SÖZCÜ’NÜN MANŞETİNİ HATIRLATTI
* SÖZCÜ Gazetesi’nde bir manşet: Güç Bakanı Fatih Dönmez, Aklınla Verimli Yaşa kitapçığı yapmış. Artık Recep Tayyip Erdoğan’ın ne vakit iktidardan gideceğini merak edenlere ben daima şöyle söylüyorum: Attığı iftiralar, kurduğu alaycı cümleler teker teker onun karşısına çıkıp da o kendi kınadıklarıyla sınanmadan ve rezil olmadan gitmeyecek. Sonlara hakikat geliyoruz. Biliyorsunuz geçmişte ne diyordu? ‘Efendim karneye bağladılar’ diyordu. Orduya ekmek kalsın diye, herkes yeteri kadar ekmek yesin diye ekmek karnesi vardı. Biliyorsunuz ekmeklik unu bile karneye bağladılar; 1 kilodan çok alamazsın, 2 kilodan çok…
* Artık Fatih Dönmez tutmuş açıklama yapmış, broşür hazırlatmış. Kışın kombinin derecesini indirin, yazın klimanın derecesini yükseltin. Kısa uzaklıklarda yürüyün ya da bisiklet kullanın, otomobile binmeyin. Ağır trafikte aracınız beklemedeyken kontak kapatın. Banyoya kum saati koyun, 4 dakikadan fazla duş yapmayın.
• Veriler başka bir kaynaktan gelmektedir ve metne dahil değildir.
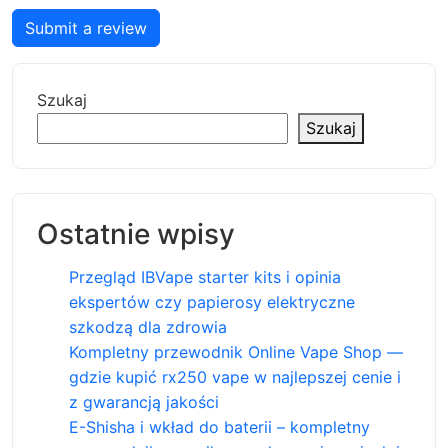
Submit a review
Szukaj
Szukaj
Ostatnie wpisy
Przegląd IBVape starter kits i opinia
ekspertów czy papierosy elektryczne
szkodzą dla zdrowia
Kompletny przewodnik Online Vape Shop —
gdzie kupić rx250 vape w najlepszej cenie i
z gwarancją jakości
E-Shisha i wkład do baterii – kompletny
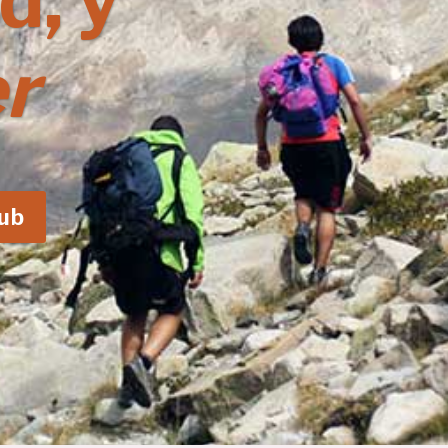
d, y
r
lub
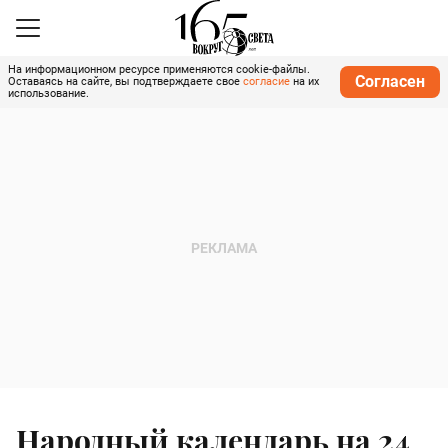
На информационном ресурсе применяются cookie-файлы.
Согласен
Оставаясь на сайте, вы подтверждаете свое
согласие
на их
использование.
Народный календарь на 24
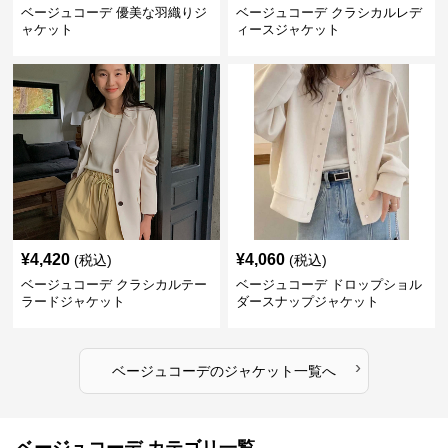
ベージュコーデ 優美な羽織りジ
ベージュコーデ クラシカルレデ
ャケット
ィースジャケット
¥
4,420
¥
4,060
(税込)
(税込)
ベージュコーデ クラシカルテー
ベージュコーデ ドロップショル
ラードジャケット
ダースナップジャケット
›
ベージュコーデ
の
ジャケット
一覧へ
Geçende Almanya’da, Fransa’da ailecek çok süratli halde duş olması bilmem ne ile ilgili konu varken, bütün gün döndürdüler; kum saatini döndür diyor. Hanım, 4 dakika süren var; çevir bitti, çık dışarıya. Neden? Çocuk yıkanacak 4 dakika… Bunu öneriyorsunuz ya, bunu öneriyorsunuz…
* Duvarları açık renge boyatın, kışın perdeleri açık tutun, radyatörün önünü açın, gerisine yalıtım levhası koyun. Ütü bitmeden 2 dakika evvel prizden çekin, soğuyana kadar ütüyü beleşe getirin. Bulaşıktaki kaba atıkları peçete ile temizleyin, gazeteyle temizleyin, suyu sonra açın. Bizim vatandaş kemer sıkacak, beyefendiler zevkusefa yapacak. Bu tasarruf önlemleri aslında söylenmesi, alınması yanlış önlemler değil de dünya ile alay edenin atadığının bastırdığı broşür olunca bu türlü kara mizaha dönüşüyor.”